Comments

1
I imagine seal is quite tasty. I wonder if it can be found in Seattle...?
2
Seals are carnivores, so I doubt they would be that tasty to most folks, used to eating meat from herbivore mammals.
3
Meanwhile the Europeans eat foie gras.

To each his own.
4
@2, But unlike most carnivores that are very lean, seals are fat as fuck. That blubber seems like it would be pretty good.
5
You read the coast reporter??? Wtf?? Do you have a robert's creek connection?
6
Seal is like the chicken of the north. It's pretty common in the frigid Arctic as a foodstuff.

As a kid I lived in Bethel, Alaska for a while. One vivid memory: all the kids gathering, excited, for the butchering of a couple of seals on the beach. The luckiest kids got to eat the eyes, gouged fresh out of the dead sockets. The rest of the kids got to share the muktuk - the blubber. They gave me a piece GLEEFULLY and watched my reaction as I put it in my mouth and began to chew...... Well, I suppose it's an acquired taste (for a white girl). All I remember is that it got BIGGER as I chewed it, and my whole mouth was filled with the taste of oily seal. It defeated me.

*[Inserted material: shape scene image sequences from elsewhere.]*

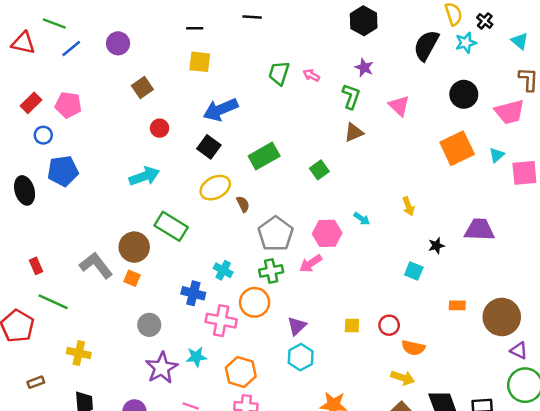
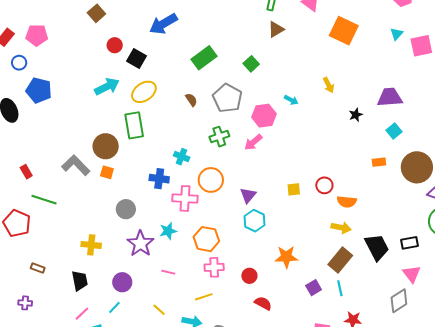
black square: (209, 147) -> (137, 59), moved
orange square: (457, 148) -> (344, 31), moved, turned -32
blue pentagon: (63, 171) -> (39, 90), turned 30
yellow ellipse: (215, 188) -> (144, 92), moved
green rectangle: (171, 226) -> (134, 125), turned 56
gray pentagon: (276, 234) -> (227, 98), moved
green cross: (271, 271) -> (219, 137), moved
cyan square: (414, 271) -> (394, 131), moved, turned 35
yellow cross: (79, 353) -> (91, 245), moved
brown rectangle: (36, 382) -> (38, 268), turned 48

I had to spit it out - to the great amusement of all assembled.

Good times, good times.
7
@1 you can tell if you some one is cooking some for sure. it can some times have a strong ammonia type smell. its ok but more for people who grew up with it.
8
I watched Anthony Bourdain eat raw seal heart and other organ meats, freshly cut out of the animal right on the blood-soaked kitchen floor of the Inuit who killed it. Pretty amazing. Didn't really look like something I wanted to try, though.
9
I have been offered seal oil (like lard, but from seals). It smelled like cheese made from fish, and I could not get past the aroma to sip it. Apparently, it's packed with an amazing range of good-for-you things, particularly omega 3s and 6s.
I would question whether the organs are possibly hazardous, though--seals are pretty high on the ocean food chain and you're going to end up with the same concentrated levels of heavy metals of other ocean-going predators (tuna, shark). Granted, once a year won't likely matter to a person.
10
I got to try some seal oil recently. I stuck the very tip of my pinkie in a bowl of it, and sucked the oil off- and was instantly amazed by the texture. It was oilier than any other oil I've tried- it smoothly and immediately coated my entire mouth, and even after eating a whole meal (of other foods) I could still feel the texture in my mouth. It was a magical and intense experience. The flavor was one of those robust rotted fish flavors that so many cultures enjoy- I didn't love it right off but I could see acquiring a taste for it.
11
Every time I go kayaking, I'll see a large head pop up out of the water with a curious expression on its face (a seal). Then, when I look at it directly, it gets all flustered, like it wants to be my friend but is way too shy.

The idea of clubbing one of these friendly, curious creatures to death is unthinkable to me. When it's a question of subsistence, I'm not really against killing seals for food... but I find it completely heart-wrenching.

(...and before anyone yells at me for holding a different standard for seals than cows: I am a vegetarian).